■ WORK TO COMPLETE
Using the records below, repeat exactly the lines from the one holding "in izpostav območnih enot" through the one holding "Predsedstvo stalne arbitraže", both ends included, and no others.
··· RECORDS TO PROCESS
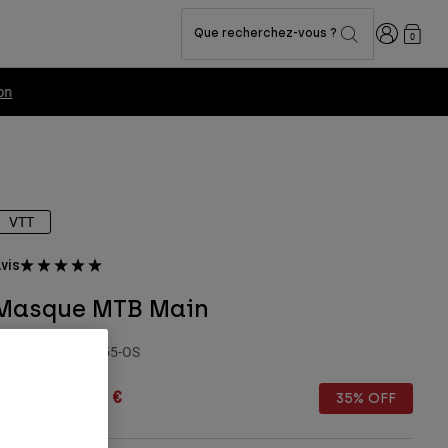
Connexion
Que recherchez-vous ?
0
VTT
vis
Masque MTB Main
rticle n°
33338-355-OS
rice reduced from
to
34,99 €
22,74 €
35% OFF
······
··· RECORDS TO PROCESS
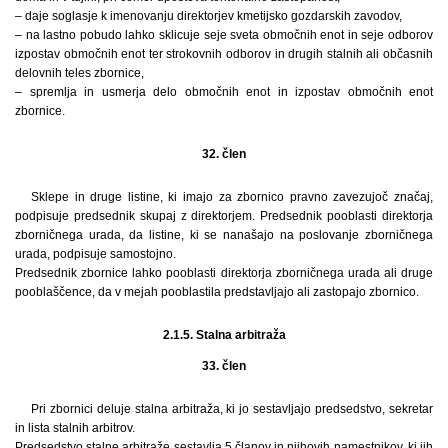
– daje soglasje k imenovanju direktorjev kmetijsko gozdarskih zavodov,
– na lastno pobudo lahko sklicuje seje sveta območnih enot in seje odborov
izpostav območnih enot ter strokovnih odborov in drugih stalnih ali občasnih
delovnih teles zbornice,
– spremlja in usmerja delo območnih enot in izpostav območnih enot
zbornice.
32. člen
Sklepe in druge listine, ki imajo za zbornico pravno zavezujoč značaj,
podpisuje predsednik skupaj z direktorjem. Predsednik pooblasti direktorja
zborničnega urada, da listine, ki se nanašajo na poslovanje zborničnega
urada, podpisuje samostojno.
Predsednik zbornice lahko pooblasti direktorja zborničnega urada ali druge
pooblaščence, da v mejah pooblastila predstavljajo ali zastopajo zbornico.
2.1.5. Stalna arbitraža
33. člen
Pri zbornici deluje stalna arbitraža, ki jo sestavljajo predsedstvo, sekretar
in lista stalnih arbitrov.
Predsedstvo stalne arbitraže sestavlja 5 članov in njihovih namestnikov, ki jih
······
··· RECORDS TO PROCESS
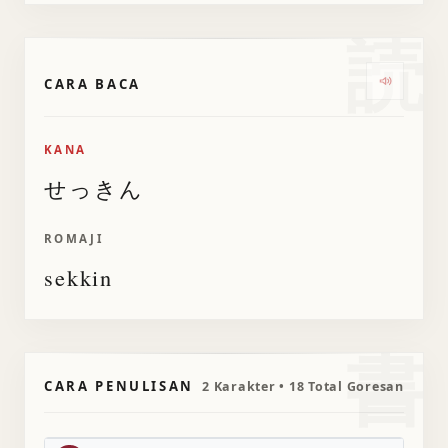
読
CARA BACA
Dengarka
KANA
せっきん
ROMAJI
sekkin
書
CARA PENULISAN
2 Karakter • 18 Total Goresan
······
■ PROBLEM SOLUTION
– spremlja in usmerja delo območnih enot in izpostav območnih enot
zbornice.
32. člen
Sklepe in druge listine, ki imajo za zbornico pravno zavezujoč značaj,
podpisuje predsednik skupaj z direktorjem. Predsednik pooblasti direktorja
zborničnega urada, da listine, ki se nanašajo na poslovanje zborničnega
urada, podpisuje samostojno.
Predsednik zbornice lahko pooblasti direktorja zborničnega urada ali druge
pooblaščence, da v mejah pooblastila predstavljajo ali zastopajo zbornico.
2.1.5. Stalna arbitraža
33. člen
Pri zbornici deluje stalna arbitraža, ki jo sestavljajo predsedstvo, sekretar
in lista stalnih arbitrov.
Predsedstvo stalne arbitraže sestavlja 5 članov in njihovih namestnikov, ki jih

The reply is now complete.